No spoonful of sugar needed.


Sunday, February 3, 2019

leave those kids alone

My ten-year old nephew loves, lives and breathes basketball. He talks about when he goes pro, not if, as though it is already decided. He plays on a traveling basketball team with other ten-year olds, some of whom exhibit moves on the court that belie their years.

A few weeks ago, I got to see my nephew's team play against another team of ten-year olds. The kids took to the court and each one played their little hearts out. They looked to be having a great time passing and dribbling and shooting and blocking and scoring. The excitement was infectious and the fun was palpable. As the youngsters ran up and down the court, their teammates on the bench cheered them on and their coaches sporadically shouted out direction and words of encouragement.

But, from the bleachers side of the game, it was a different story.

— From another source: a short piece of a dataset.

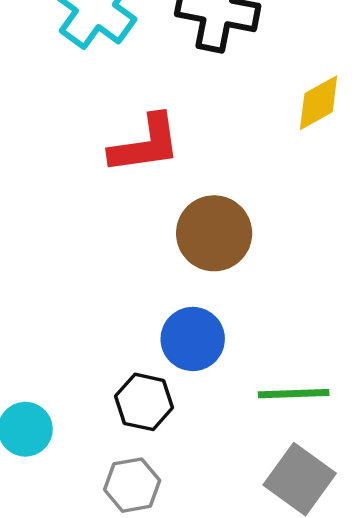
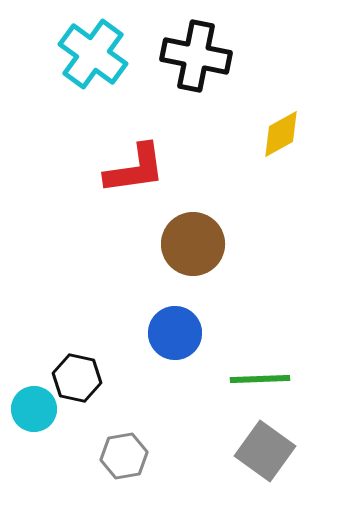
black hexagon: (144, 402) -> (77, 378), moved

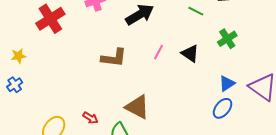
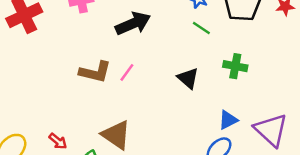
green cross: (227, 39) -> (235, 66), turned 36
pink line: (158, 52) -> (127, 72), moved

I sat with my wife and my nephew's parents. Nearby were a few gentlemen that behaved as though this was the crucial series-deciding game of the NBA finals. Their entire existence hinged on this game. I don't know who's parents they were, because these few fathers were calling out strategy to everyone on the team, not necessarily just their kid. There were determined yells of "Block that!" and "On your left!" and "Behind you!" Some of the call-outs were louder than the coach's instructions, distracting the young players' focus from the game. These same fathers grumbled and stamped their feet against the wooden slat seats when a referee blew his whistle against the home team. Some even vocalized their displeasure with the rulings. At the end of the game, with a lopsided score, one second left to play and no chance of a comeback, I heard a few of the parents giving audible snickers.

It was embarrassing. I never played sports as a child, (Who am I kidding? I never played sports as an adult, either!) but, I always heard stories of frustrated "stage parents" living their failed sports dreams vicariously through their children, however witnessing it made my blood run cold. Their self-serving actions undermined the fun and sportsmanship that these games are supposed to nurture. After the game, some fathers didn't even congratulate their budding athlete. 

Can't these kids just have a little fun without your shortcomings entering into it?  Come on... they're only kids once. You had your chance.